_DATA FOR ANALYSIS_
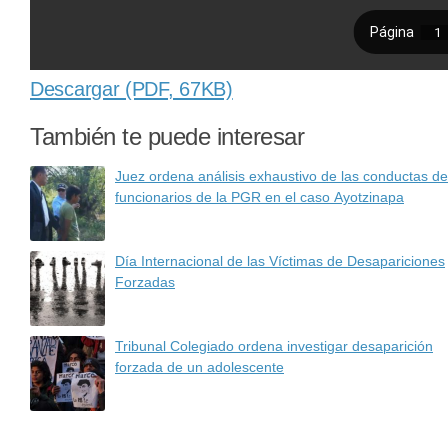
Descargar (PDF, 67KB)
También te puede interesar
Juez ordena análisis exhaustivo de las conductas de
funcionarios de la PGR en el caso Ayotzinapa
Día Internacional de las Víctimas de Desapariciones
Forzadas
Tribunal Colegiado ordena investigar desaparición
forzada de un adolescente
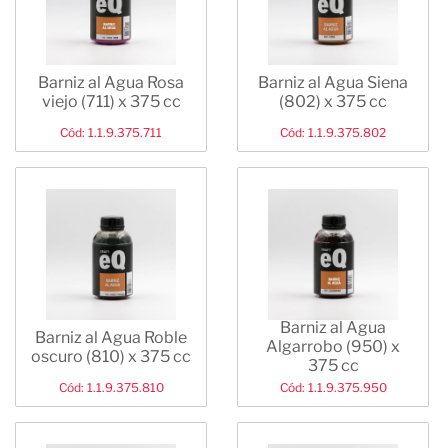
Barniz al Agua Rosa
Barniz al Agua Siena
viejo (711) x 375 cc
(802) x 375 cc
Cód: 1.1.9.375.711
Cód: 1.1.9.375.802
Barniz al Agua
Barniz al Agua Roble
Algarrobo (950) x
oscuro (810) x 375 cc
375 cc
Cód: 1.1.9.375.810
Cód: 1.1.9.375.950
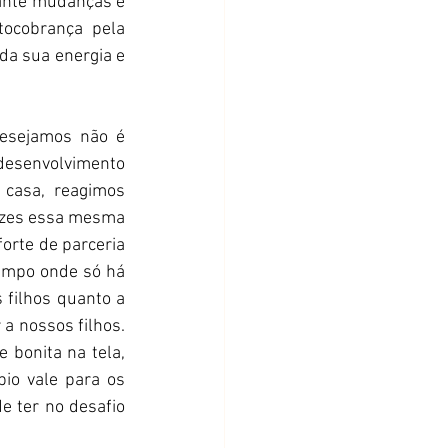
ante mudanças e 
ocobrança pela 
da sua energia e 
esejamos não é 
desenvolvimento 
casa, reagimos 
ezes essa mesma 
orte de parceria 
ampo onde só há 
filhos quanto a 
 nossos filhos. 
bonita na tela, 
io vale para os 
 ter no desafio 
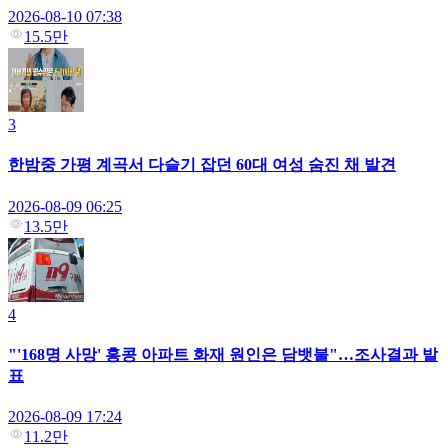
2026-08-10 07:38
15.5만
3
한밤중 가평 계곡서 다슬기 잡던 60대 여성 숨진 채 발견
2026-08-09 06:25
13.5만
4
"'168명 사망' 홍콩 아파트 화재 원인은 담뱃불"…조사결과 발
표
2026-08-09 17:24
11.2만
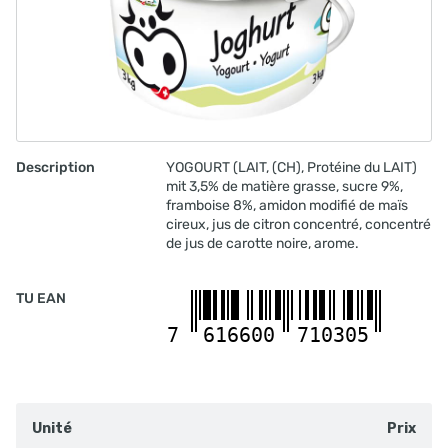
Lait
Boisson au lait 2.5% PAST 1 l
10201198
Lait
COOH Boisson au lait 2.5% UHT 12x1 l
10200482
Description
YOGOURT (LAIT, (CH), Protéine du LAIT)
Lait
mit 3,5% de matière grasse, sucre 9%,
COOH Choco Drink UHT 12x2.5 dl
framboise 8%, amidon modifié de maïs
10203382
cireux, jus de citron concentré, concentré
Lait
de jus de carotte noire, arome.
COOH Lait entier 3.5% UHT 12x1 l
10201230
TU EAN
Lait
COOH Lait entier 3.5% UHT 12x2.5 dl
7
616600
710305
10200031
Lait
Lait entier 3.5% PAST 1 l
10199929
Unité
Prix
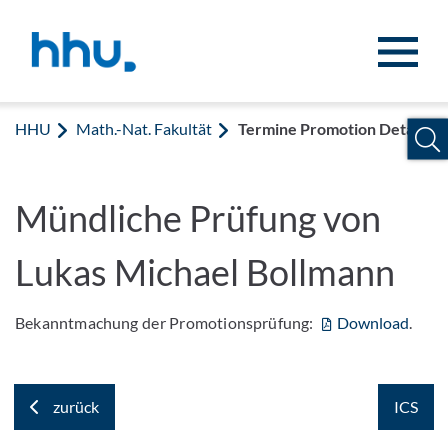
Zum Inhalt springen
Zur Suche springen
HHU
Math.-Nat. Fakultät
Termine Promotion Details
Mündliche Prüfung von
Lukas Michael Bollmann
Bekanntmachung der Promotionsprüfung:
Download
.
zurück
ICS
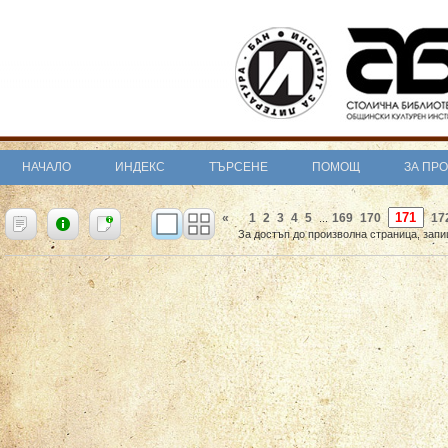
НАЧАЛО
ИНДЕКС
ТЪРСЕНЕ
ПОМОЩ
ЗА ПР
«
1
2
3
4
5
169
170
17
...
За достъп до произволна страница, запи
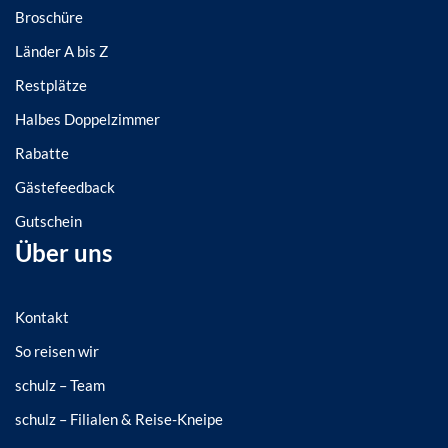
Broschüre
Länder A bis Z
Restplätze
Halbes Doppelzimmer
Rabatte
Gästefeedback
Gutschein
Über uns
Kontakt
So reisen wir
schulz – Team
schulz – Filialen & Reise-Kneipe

_EXERCISE PROMPT_
Write the entries above out again exactly, omitting each image.

_ANSWER BELOW_
Descargar (PDF, 67KB)
También te puede interesar
Juez ordena análisis exhaustivo de las conductas de
funcionarios de la PGR en el caso Ayotzinapa
Día Internacional de las Víctimas de Desapariciones
Forzadas
Tribunal Colegiado ordena investigar desaparición
forzada de un adolescente
Barniz al Agua Rosa
Barniz al Agua Siena
viejo (711) x 375 cc
(802) x 375 cc
Cód: 1.1.9.375.711
Cód: 1.1.9.375.802
Barniz al Agua
Barniz al Agua Roble
Algarrobo (950) x
oscuro (810) x 375 cc
375 cc
Cód: 1.1.9.375.810
Cód: 1.1.9.375.950
ante mudanças e 
ocobrança pela 
da sua energia e 
esejamos não é 
desenvolvimento 
casa, reagimos 
ezes essa mesma 
orte de parceria 
ampo onde só há 
filhos quanto a 
 nossos filhos. 
bonita na tela, 
io vale para os 
 ter no desafio 
2026-08-10 07:38
15.5만
3
한밤중 가평 계곡서 다슬기 잡던 60대 여성 숨진 채 발견
2026-08-09 06:25
13.5만
4
"'168명 사망' 홍콩 아파트 화재 원인은 담뱃불"…조사결과 발
표
2026-08-09 17:24
11.2만
Lait
Boisson au lait 2.5% PAST 1 l
10201198
Lait
COOH Boisson au lait 2.5% UHT 12x1 l
10200482
Description
YOGOURT (LAIT, (CH), Protéine du LAIT)
Lait
mit 3,5% de matière grasse, sucre 9%,
COOH Choco Drink UHT 12x2.5 dl
framboise 8%, amidon modifié de maïs
10203382
cireux, jus de citron concentré, concentré
Lait
de jus de carotte noire, arome.
COOH Lait entier 3.5% UHT 12x1 l
10201230
TU EAN
Lait
COOH Lait entier 3.5% UHT 12x2.5 dl
7
616600
710305
10200031
Lait
Lait entier 3.5% PAST 1 l
10199929
Unité
Prix
Zum Inhalt springen
Zur Suche springen
HHU
Math.-Nat. Fakultät
Termine Promotion Details
Mündliche Prüfung von
Lukas Michael Bollmann
Bekanntmachung der Promotionsprüfung:
Download
.
zurück
ICS
НАЧАЛО
ИНДЕКС
ТЪРСЕНЕ
ПОМОЩ
ЗА ПР
«
1
2
3
4
5
169
170
17
...
За достъп до произволна страница, запи
Broschüre
Länder A bis Z
Restplätze
Halbes Doppelzimmer
Rabatte
Gästefeedback
Gutschein
Über uns
Kontakt
So reisen wir
schulz – Team
schulz – Filialen & Reise-Kneipe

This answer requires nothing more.